Câmara Criminal mantém decisão que condenou traficante a 12 anos

Câmara Criminal mantém decisão que condenou traficante a 12 anos

Por Edmilson Pereira - em 7 anos atrás 1533

A Câmara Criminal do Tribunal de Justiça da Paraíba manteve, por unanimidade, nesta terça-feira (04), a decisão do Juízo da 1ª Vara de Conceição, que condenou Antônio Marcos da Silva a pena de 12 anos de reclusão, a ser cumprida inicialmente em regime fechado, e ao pagamento de 500 dias-multa, por tráfico ilícito de substância entorpecente.
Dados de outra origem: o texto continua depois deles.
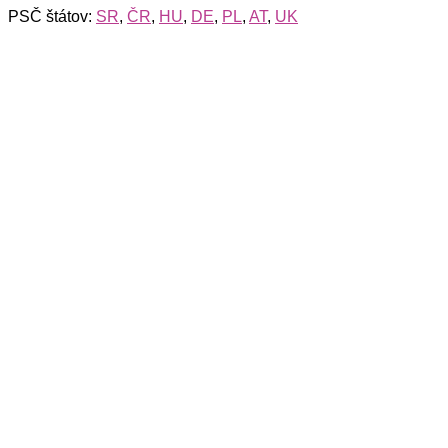
PSČ štátov:
SR
,
ČR
,
HU
,
DE
,
PL
,
AT
,
UK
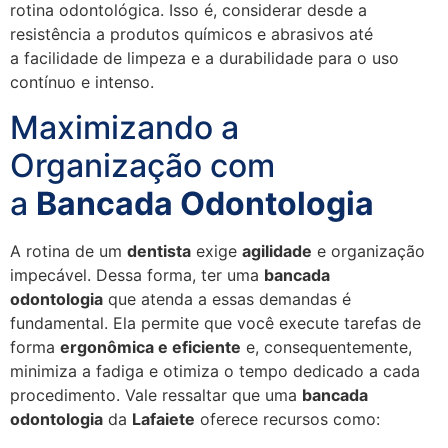
rotina odontológica. Isso é, considerar desde a
resistência a produtos químicos e abrasivos até
a facilidade de limpeza e a durabilidade para o uso
contínuo e intenso.
Maximizando a
Organização com
a
Bancada Odontologia
A rotina de um
dentista
exige
agilidade
e organização
impecável. Dessa forma, ter uma
bancada
odontologia
que atenda a essas demandas é
fundamental. Ela permite que você execute tarefas de
forma
ergonômica e eficiente
e, consequentemente,
minimiza a fadiga e otimiza o tempo dedicado a cada
procedimento. Vale ressaltar que uma
bancada
odontologia
da
Lafaiete
oferece recursos como:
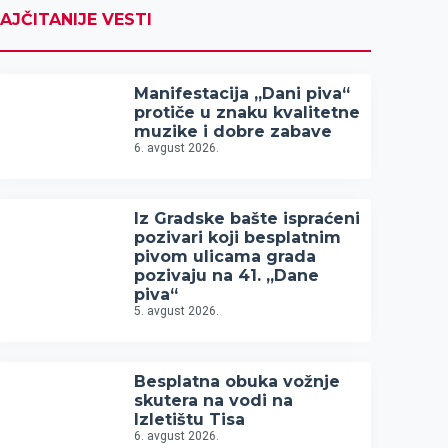
AJČITANIJE VESTI
Manifestacija „Dani piva“
protiče u znaku kvalitetne
muzike i dobre zabave
6. avgust 2026.
Iz Gradske bašte ispraćeni
pozivari koji besplatnim
pivom ulicama grada
pozivaju na 41. „Dane
piva“
5. avgust 2026.
Besplatna obuka vožnje
skutera na vodi na
Izletištu Tisa
6. avgust 2026.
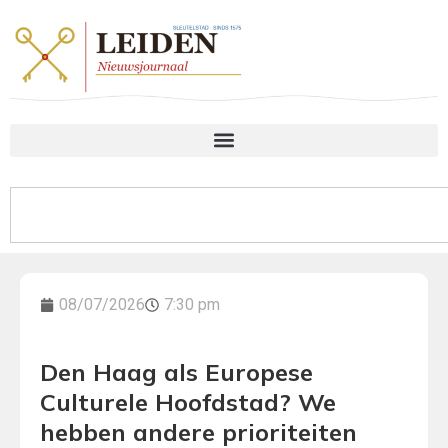
08/07/2026
7:30 pm
Den Haag als Europese
Culturele Hoofdstad? We
hebben andere prioriteiten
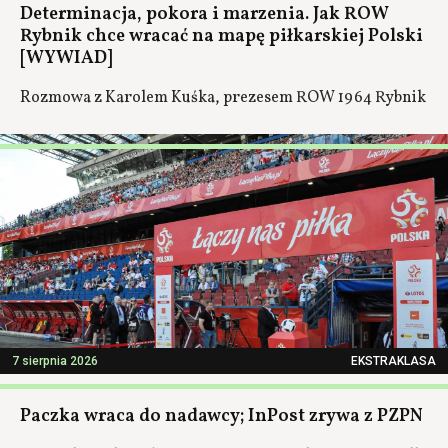
Determinacja, pokora i marzenia. Jak ROW
Rybnik chce wracać na mapę piłkarskiej Polski
[WYWIAD]
Rozmowa z Karolem Kuśka, prezesem ROW 1964 Rybnik
7 sierpnia 2026
EKSTRAKLASA
Paczka wraca do nadawcy; InPost zrywa z PZPN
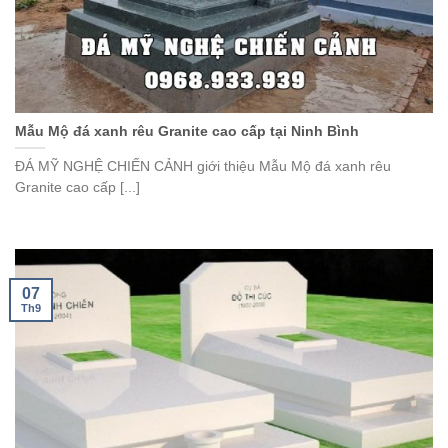
Mẫu Mộ đá xanh rêu Granite cao cấp tại Ninh Bình
ĐÁ MỸ NGHỆ CHIẾN CẢNH giới thiệu Mẫu Mộ đá xanh rêu
Granite cao cấp [...]
07
Th9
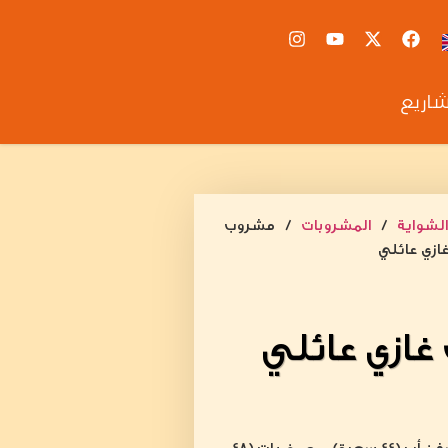
شاريع
لشواية
/
المشروبات
/ مشروب
ازي عائلي
ازي عائلي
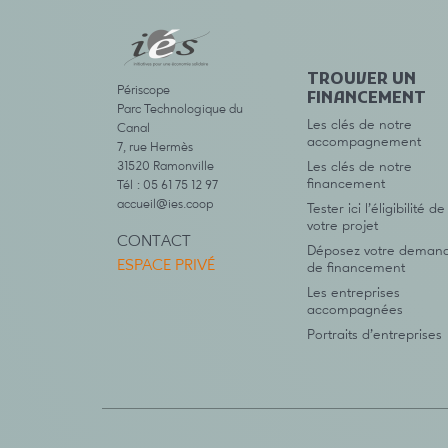
TROUVER UN
Périscope
FINANCEMENT
Parc Technologique du
Les clés de notre
Canal
accompagnement
7, rue Hermès
31520 Ramonville
Les clés de notre
financement
Tél : 05 61 75 12 97
accueil@ies.coop
Tester ici l’éligibilité de
votre projet
CONTACT
Déposez votre deman
ESPACE PRIVÉ
de financement
Les entreprises
accompagnées
Portraits d’entreprises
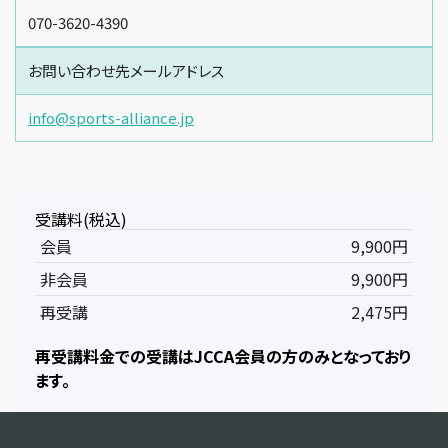
070-3620-4390
お問い合わせ先メールアドレス
info@sports-alliance.jp
受講料(税込)
会員
9,900円
非会員
9,900円
再受講
2,475円
再受講料金での受講はJCCA会員の方のみとなっており
ます。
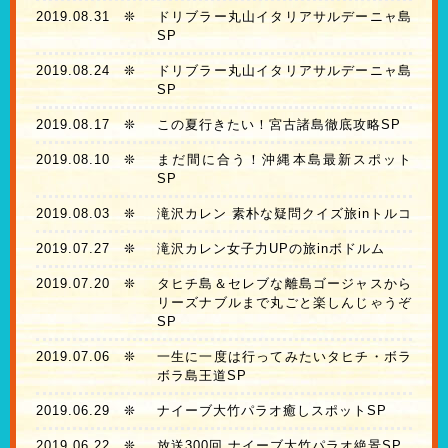
2019.08.31
❊
ドリブラー丸山イタリアサルデーニャ島
SP
2019.08.24
❊
ドリブラー丸山イタリアサルデーニャ島
SP
2019.08.17
❊
この夏行きたい！宮古諸島徹底攻略SP
2019.08.10
❊
まだ間に合う！沖縄本島最新スポット
SP
2019.08.03
❊
滝沢カレン 素朴な疑問クイズ旅inトルコ
2019.07.27
❊
滝沢カレン女子力UPの旅inボドルム
2019.07.20
❊
タヒチ島＆セレブな離島ゴージャスから
リーズナブルまで丸ごと楽しんじゃうぞ
SP
2019.07.06
❊
一生に一度は行ってみたいタヒチ・ボラ
ボラ島王道SP
2019.06.29
❊
ナイーブ大竹パラオ癒しスポットSP
2019.06.22
❊
放送300回 ナイーブ大竹パラオ絶景SP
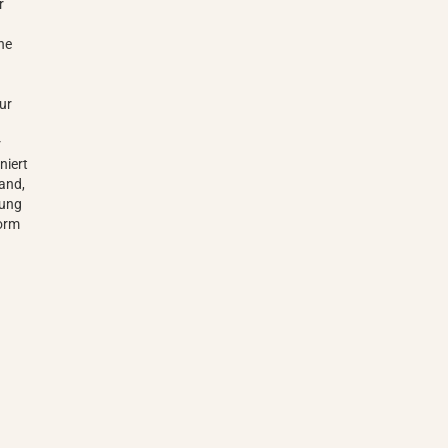
r
ine
ur
r
niert
and,
dung
Form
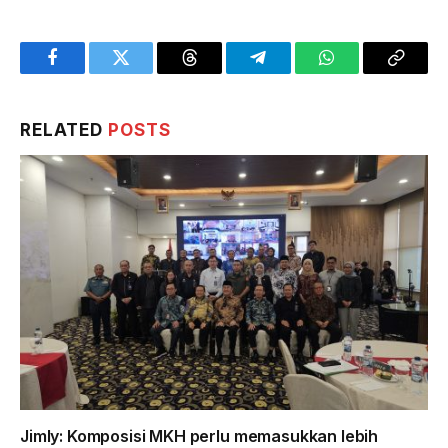
Facebook
Twitter
Threads
Telegram
WhatsApp
Copy
Link
RELATED
POSTS
Jimly: Komposisi MKH perlu memasukkan lebih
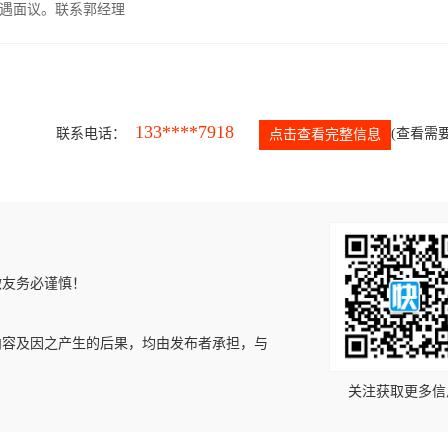
遇面议。联系郭经理
133****7918
联系电话：
(查看需要
点击查看完整信息
微友务必谨慎！
内容及因之产生的后果，均由发布者承担，与
关注获取更多信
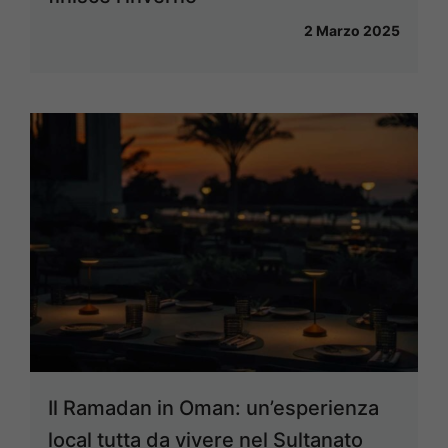
2 Marzo 2025
Il Ramadan in Oman: un’esperienza
local tutta da vivere nel Sultanato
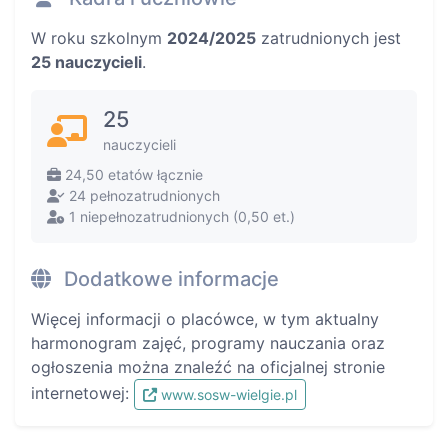
W roku szkolnym
2024/2025
zatrudnionych jest
25 nauczycieli
.
25
nauczycieli
24,50 etatów łącznie
24 pełnozatrudnionych
1 niepełnozatrudnionych (0,50 et.)
Dodatkowe informacje
Więcej informacji o placówce, w tym aktualny
harmonogram zajęć, programy nauczania oraz
ogłoszenia można znaleźć na oficjalnej stronie
internetowej:
www.sosw-wielgie.pl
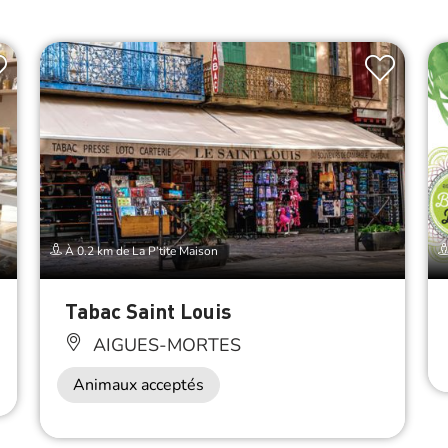
À 0.2 km de La P’tite Maison
Tabac Saint Louis
AIGUES-MORTES
Animaux acceptés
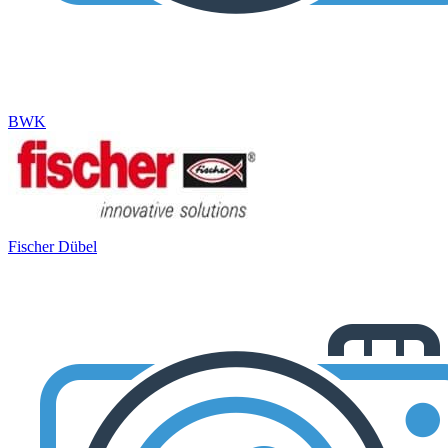
BWK
Fischer Dübel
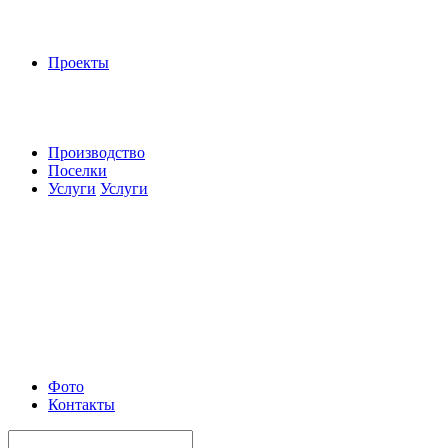
Проекты
Производство
Поселки
Услуги
Услуги
Фото
Контакты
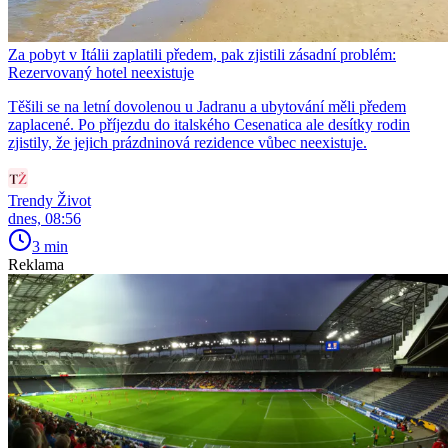
Za pobyt v Itálii zaplatili předem, pak zjistili zásadní problém:
Rezervovaný hotel neexistuje
Těšili se na letní dovolenou u Jadranu a ubytování měli předem
zaplacené. Po příjezdu do italského Cesenatica ale desítky rodin
zjistily, že jejich prázdninová rezidence vůbec neexistuje.
Trendy Život
dnes, 08:56
3 min
Reklama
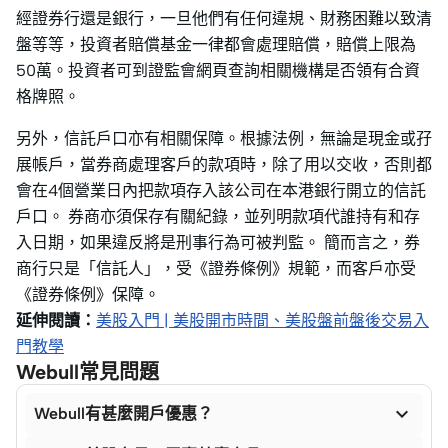
經證券行還是銀行，一旦他們有任何違規、財務困難以致清
盤等等，投資者賠償基金一律都會處理賠償，賠償上限為
50萬。投資者可到證監會網頁查詢相關機構是否領有合資
格牌照。
另外，信託戶口亦有相關保障。根據法例，無論是現金或孖
展帳戶，當券商處理客戶的款項時，除了用以交收，否則都
會在4個營業日內把款項存入該公司在本港銀行開立的信託
戶口。 券商亦須保存有關紀錄，並列明款項代誰持有和存
入日期，如果違反將是刑事行為可被判監。 簡而言之，券
商行只是「信託人」，受《證券條例》規範，而客戶亦受
《證券條例》保障。
延伸閱讀：
美股入門 | 美股開市時間、美股盤前盤後交易入
門教學
Webull常見問題

Webull有甚麼開戶優惠？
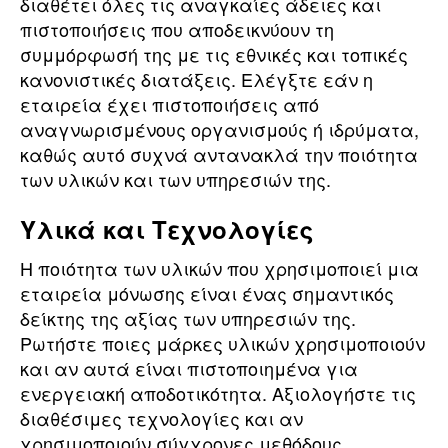
διαθέτει όλες τις αναγκαίες άδειες και
πιστοποιήσεις που αποδεικνύουν τη
συμμόρφωσή της με τις εθνικές και τοπικές
κανονιστικές διατάξεις. Ελέγξτε εάν η
εταιρεία έχει πιστοποιήσεις από
αναγνωρισμένους οργανισμούς ή ιδρύματα,
καθώς αυτό συχνά αντανακλά την ποιότητα
των υλικών και των υπηρεσιών της.
Υλικά και Τεχνολογίες
Η ποιότητα των υλικών που χρησιμοποιεί μια
εταιρεία μόνωσης είναι ένας σημαντικός
δείκτης της αξίας των υπηρεσιών της.
Ρωτήστε ποιες μάρκες υλικών χρησιμοποιούν
και αν αυτά είναι πιστοποιημένα για
ενεργειακή αποδοτικότητα. Αξιολογήστε τις
διαθέσιμες τεχνολογίες και αν
χρησιμοποιούν σύγχρονες μεθόδους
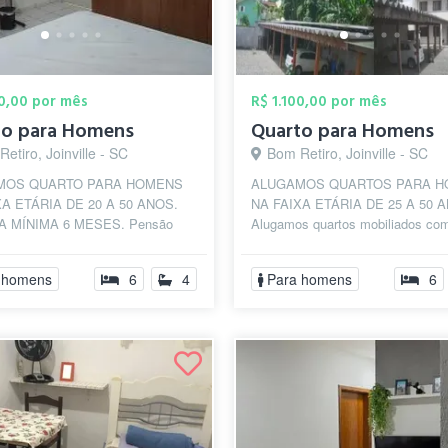
00,00 por mês
R$ 1.100,00 por mês
to para Homens
Quarto para Homens
etiro, Joinville - SC
Bom Retiro, Joinville - SC
MOS QUARTO PARA HOMENS
ALUGAMOS QUARTOS PARA 
XA ETÁRIA DE 20 A 50 ANOS.
NA FAIXA ETÁRIA DE 25 A 50 
A MÍNIMA 6 MESES. Pensão
Alugamos quartos mobiliados co
ens trabalhadores, estagiários,
incluso para homens profissionai
o ou dou...
que pensa e...
 homens
6
4
Para homens
6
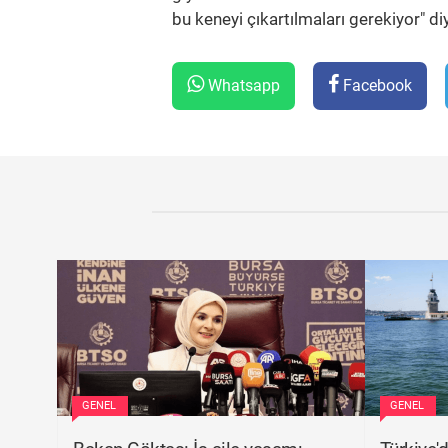
bu keneyi çıkartılmaları gerekiyor" d
Whatsapp
Facebook
GENEL
GENEL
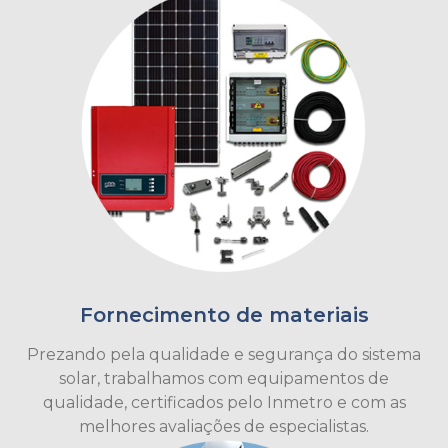
Fornecimento de materiais
Prezando pela qualidade e segurança do sistema
solar, trabalhamos com equipamentos de
qualidade, certificados pelo Inmetro e com as
melhores avaliações de especialistas.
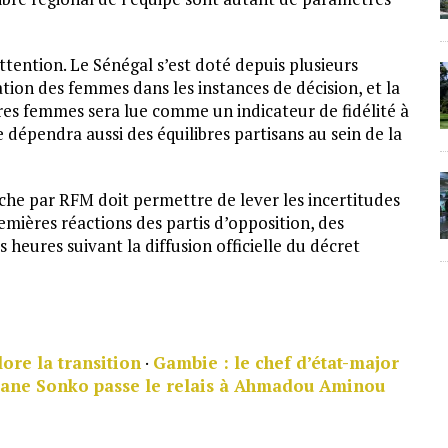
ttention. Le Sénégal s’est doté depuis plusieurs
tion des femmes dans les instances de décision, et la
tres femmes sera lue comme un indicateur de fidélité à
dépendra aussi des équilibres partisans au sein de la
che par RFM doit permettre de lever les incertitudes
mières réactions des partis d’opposition, des
 heures suivant la diffusion officielle du décret
ore la transition
·
Gambie : le chef d’état-major
ane Sonko passe le relais à Ahmadou Aminou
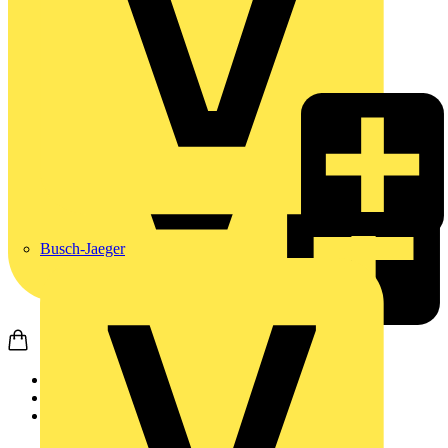
Busch-Jaeger
Startseite
Produkte
Wago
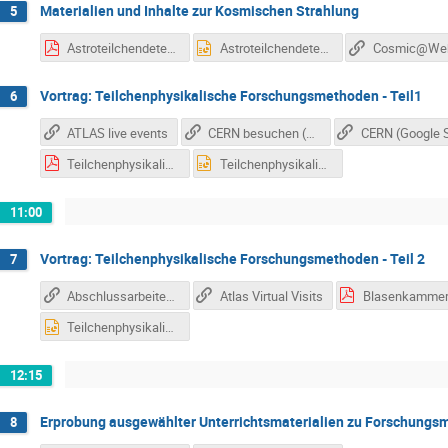
Materialien und Inhalte zur Kosmischen Strahlung
5
Astroteilchendetektoren.pdf
Astroteilchendetektoren.pptx
Vortrag: Teilchenphysikalische Forschungsmethoden - Teil1
6
ATLAS live events
CERN besuchen (visitor service)
Teilchenphysikalische_Forschungsmethoden_I.pdf
Teilchenphysikalische_Forschungsmethoden_I.pptx
11:00
Vortrag: Teilchenphysikalische Forschungsmethoden - Teil 2
7
Abschlussarbeiten zur Teilchenidentifikation mit Detektoren
Atlas Virtual Visits
Teilchenphysikalische_Forschungsmethoden_II.pptx
12:15
Erprobung ausgewählter Unterrichtsmaterialien zu Forschung
8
A Apelação Criminal teve a relatoria do juiz convocado Carlos Antônio Sarmento.

Segundo o relatório, no dia 1º de maio de 2015, por volta das 20h, na cidade de Conceição, Antônio Marcos, junto a outro indivíduo, após perseguição policial, teria sido flagrado na casa do comparsa com oito pedras de substância entorpecente, semelhante a crack; oito munições de calibre 38, sendo duas deflagradas e seis intactas; além da quantia de R$ 636,35 em notas de R$ 2, R$ 5, R$ 10, R$ 20 e R$ 50. Finda a instrução do processo, o réu foi condenado.

Inconformado, Antônio Marcos apelou, pleiteando, preliminarmente, a nulidade da apreensão dos objetos do crime, alegando que não se deu em flagrante delito, aduzindo, ainda, a nulidade do depoimento da testemunha, que foi convocada, de ofício, pelo juiz. No mérito, alegou a inexistência de provas a justificar a sua condenação e irresignou-se contra a pena base, que considerou excessiva.

Em seu voto, o relator da matéria observou que a salvaguarda da inviolabilidade domiciliar é um dogma constitucional, no entanto, “cede diante do estado de flagrância delitiva”, não se beneficiando desse dogma o morador que esteja perpetrando ilícito penal. Observou, ainda, que a jurisprudência dos tribunais superiores reconhece a legalidade da prisão do réu e da prova produzida nessas circunstâncias. O magistrado ressaltou, no voto, que durante a execução do crime, a polícia (ou mesmo qualquer do povo), nos termos do art. 301 do Código de Processo Penal, poderá adentrar no imóvel ocupado pelo autor do delito e prendê-lo, mesmo não havendo determinação judicial nesse sentido.